- Opening Delimiter -

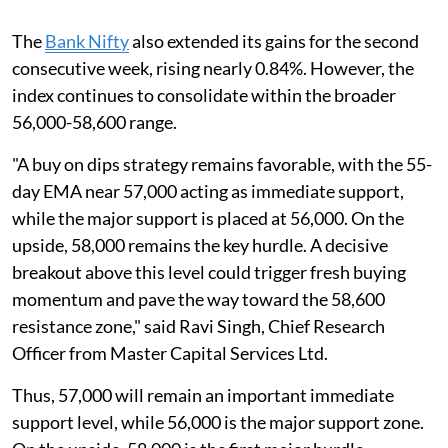
The
Bank Nifty
also extended its gains for the second
consecutive week, rising nearly 0.84%. However, the
index continues to consolidate within the broader
56,000-58,600 range.
"A buy on dips strategy remains favorable, with the 55-
day EMA near 57,000 acting as immediate support,
while the major support is placed at 56,000. On the
upside, 58,000 remains the key hurdle. A decisive
breakout above this level could trigger fresh buying
momentum and pave the way toward the 58,600
resistance zone," said Ravi Singh, Chief Research
Officer from Master Capital Services Ltd.
Thus, 57,000 will remain an important immediate
support level, while 56,000 is the major support zone.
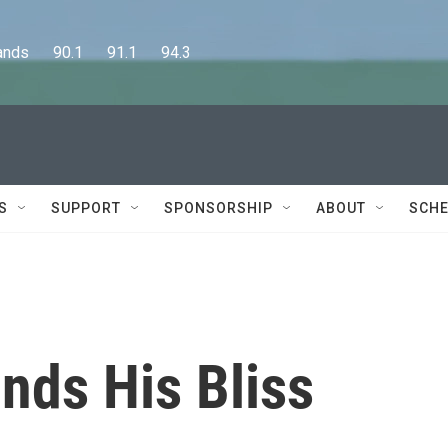
      90.1      91.1      94.3
S
SUPPORT
SPONSORSHIP
ABOUT
SCHE
inds His Bliss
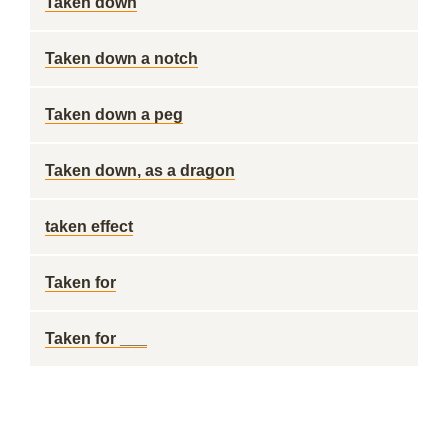
Taken down
Taken down a notch
Taken down a peg
Taken down, as a dragon
taken effect
Taken for
Taken for ___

- Closing Delimiter -

Repeat each record exactly as shown above, dropping all images.

• **Written answer**
The
Bank Nifty
also extended its gains for the second
consecutive week, rising nearly 0.84%. However, the
index continues to consolidate within the broader
56,000-58,600 range.
"A buy on dips strategy remains favorable, with the 55-
day EMA near 57,000 acting as immediate support,
while the major support is placed at 56,000. On the
upside, 58,000 remains the key hurdle. A decisive
breakout above this level could trigger fresh buying
momentum and pave the way toward the 58,600
resistance zone," said Ravi Singh, Chief Research
Officer from Master Capital Services Ltd.
Thus, 57,000 will remain an important immediate
support level, while 56,000 is the major support zone.
      90.1      91.1      94.3
S
SUPPORT
SPONSORSHIP
ABOUT
SCHE
inds His Bliss
Taken down
Taken down a notch
Taken down a peg
Taken down, as a dragon
taken effect
Taken for
Taken for ___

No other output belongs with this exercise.